According to a source with direct knowledge of the matter, Trump has repeatedly inquired this month about his standing in the polls of potential 2024 Republican contenders, asking advisers about how his numbers stack up against the likes of Florida governor Ron DeSantis, Trump’s former VP Mike Pence, ex-Secretary of State Mike Pompeo, Trump’s onetime ambassador to the UN Nikki Haley, South Dakota governor Kristi Noem, and others.

Close advisers have routinely assured Trump that he is a shoo-in for the 2024 Republican presidential nomination, should he ultimately run, and that any of the other heavy-hitters in the party would be crushed if they took him on, according to three people with knowledge of such recent conversations. Still, Trump is keeping a watchful eye, in the event any of his current allies end up growing dissatisfied with being relegated to the ex-president’s 2024 running-mate considerations.
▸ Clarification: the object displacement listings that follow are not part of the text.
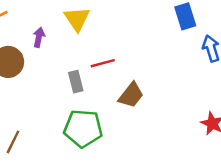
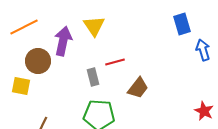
purple arrow: (39, 37) -> (63, 41), size x1.8

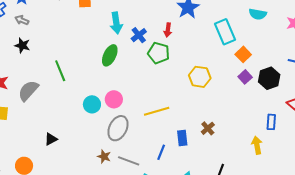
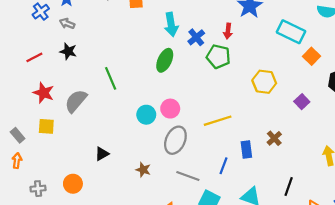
cyan rectangle: (225, 32) -> (291, 32), turned -40
purple square: (245, 77) -> (302, 102), moved
brown star: (104, 157) -> (143, 170), moved

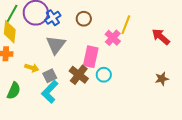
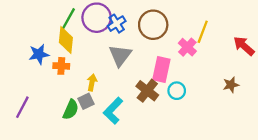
brown circle: (84, 19) -> (153, 25), size x1.6
yellow arrow: (32, 68) -> (92, 82), turned -96
gray square: (50, 76) -> (86, 101), moved
brown star: (162, 79) -> (231, 85), moved

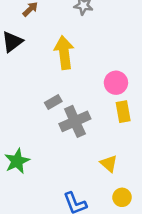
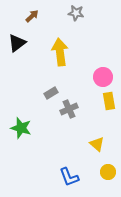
gray cross: (75, 121) -> (69, 109), size x0.7
green star: (17, 161) -> (21, 128), moved, turned -30

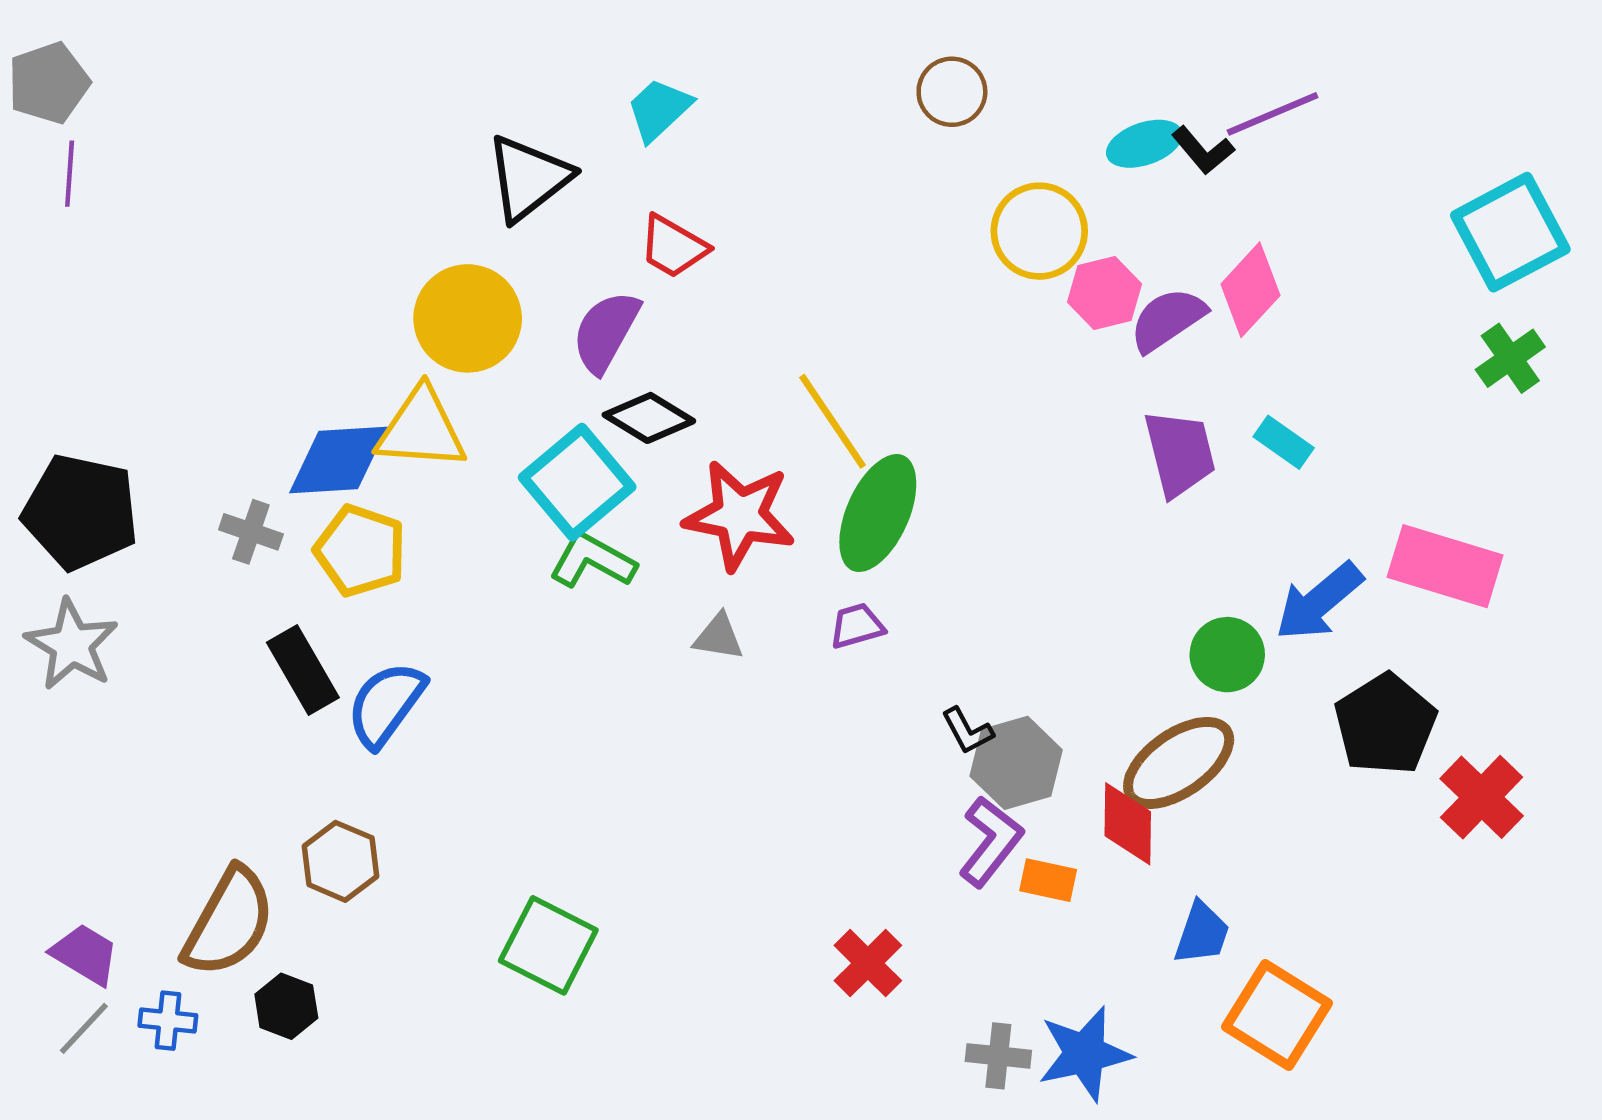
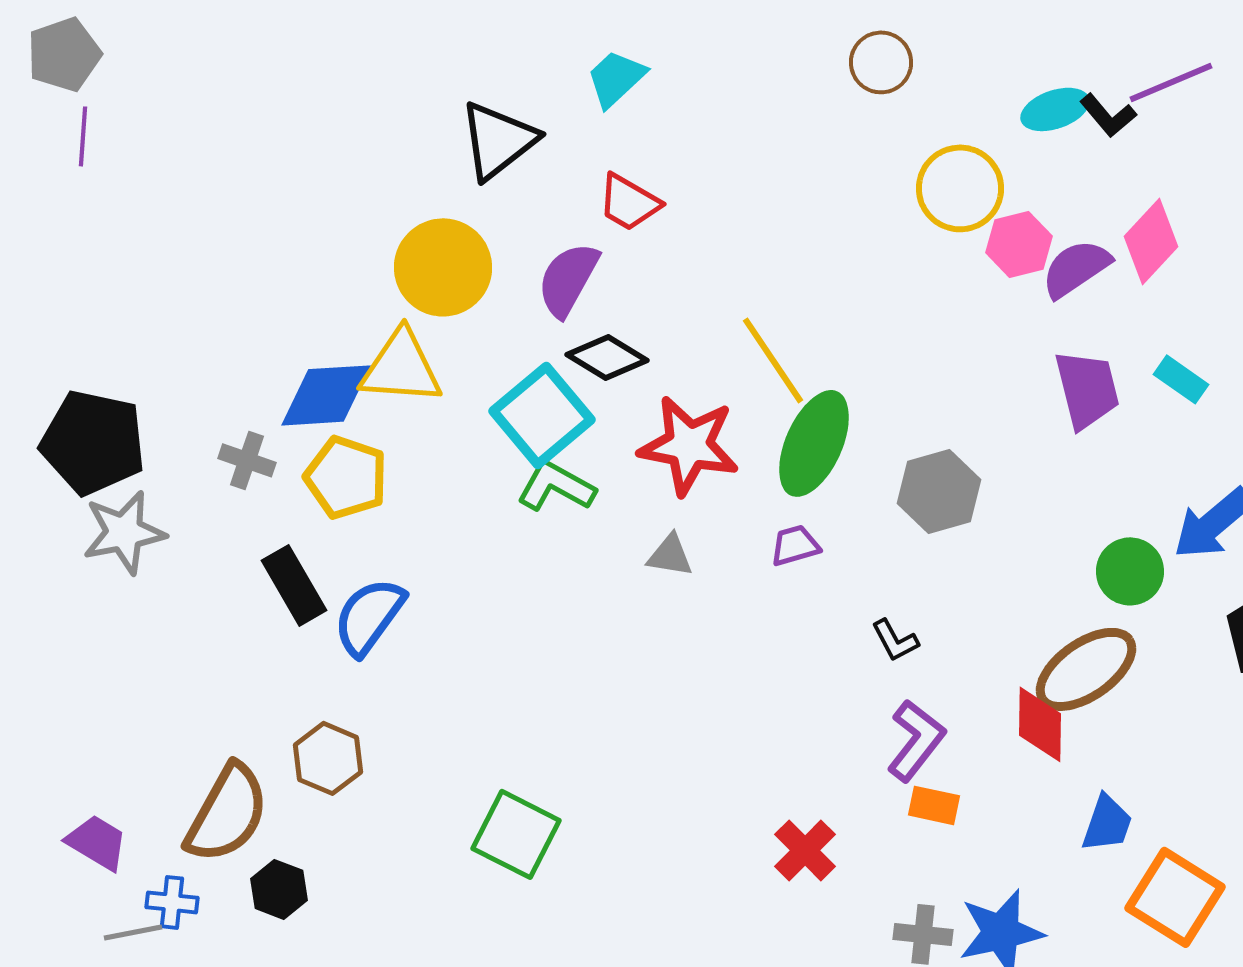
gray star: (72, 645) -> (124, 532), moved, turned 30
gray hexagon: (1016, 763) -> (939, 491), moved
orange rectangle: (1048, 880) -> (934, 805), moved
gray line: (84, 1028) -> (133, 932), moved, turned 36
DeSantis’s political future, for one, has been of keen interest to Trump, particularly in the past few months, as the former president has watched from afar to see who could emerge as a formidable competitor, if he chooses to seek the GOP nomination, again. In a straw poll of attendees held late last week at the Western Conservative Summit in Denver, Colorado, DeSantis actually beat Trump for the top spot, besting the ex-president by nearly 3 percentage points in the question of who they’d prefer to see as the next leader of the free world.

“[DeSantis] would be the first to say that if President Trump gets in, that he would win the nomination and would clear the field, and so I don’t ever see it being a 2016 primary scenario,” Mark Meadows, Trump’s former White House chief of staff, told the Washington Examiner, shortly before that straw poll’s results posted online. “That being said, Gov. DeSantis won’t even—he’s asked over and over and over again every time I’m in his presence—he’s been asked, ‘Are you running in 2024?’ His answer has been consistent: He is running for reelection for governor of the state [of Florida].”